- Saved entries
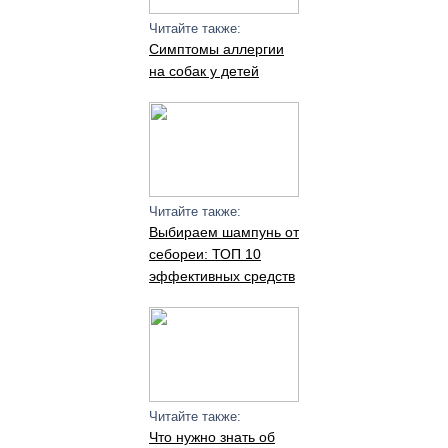
Читайте также:
Симптомы аллергии
на собак у детей
Читайте также:
Выбираем шампунь от
себореи: ТОП 10
эффективных средств
Читайте также:
Что нужно знать об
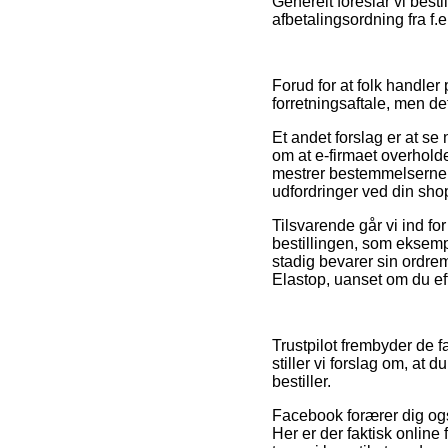
Generelt foreslår vi best
afbetalingsordning fra f.e
Forud for at folk handl
forretningsaftale, men de
Et andet forslag er at se
om at e-firmaet overhold
mestrer bestemmelserne på
udfordringer ved din sho
Tilsvarende går vi ind f
bestillingen, som eksemp
stadig bevarer sin ordrem
Elastop, uanset om du eft
Trustpilot frembyder de f
stiller vi forslag om, at
bestiller.
Facebook forærer dig også
Her er der faktisk online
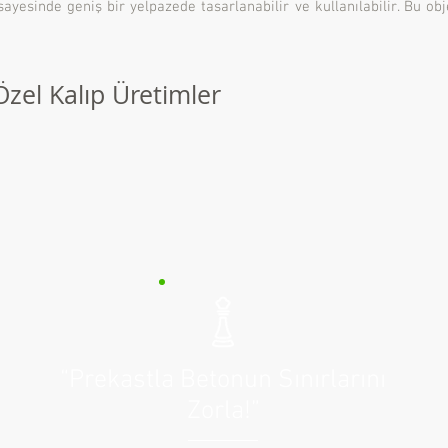
ği sayesinde geniş bir yelpazede tasarlanabilir ve kullanılabilir. Bu 
 Özel Kalıp Üretimler
“Prekastla Betonun Sınırlarını
Zorla!”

- Your instructions
Give again, word for word, the lines from the one containing "stiller vi forslag om, at" through the last line of the entries, with pictures omitted and nothing added.

- Solution for this exercise
stiller vi forslag om, at
bestiller.
Facebook forærer dig også
Her er der faktisk online
ği sayesinde geniş bir yelpazede tasarlanabilir ve kullanılabilir. Bu 
 Özel Kalıp Üretimler
“Prekastla Betonun Sınırlarını
Zorla!”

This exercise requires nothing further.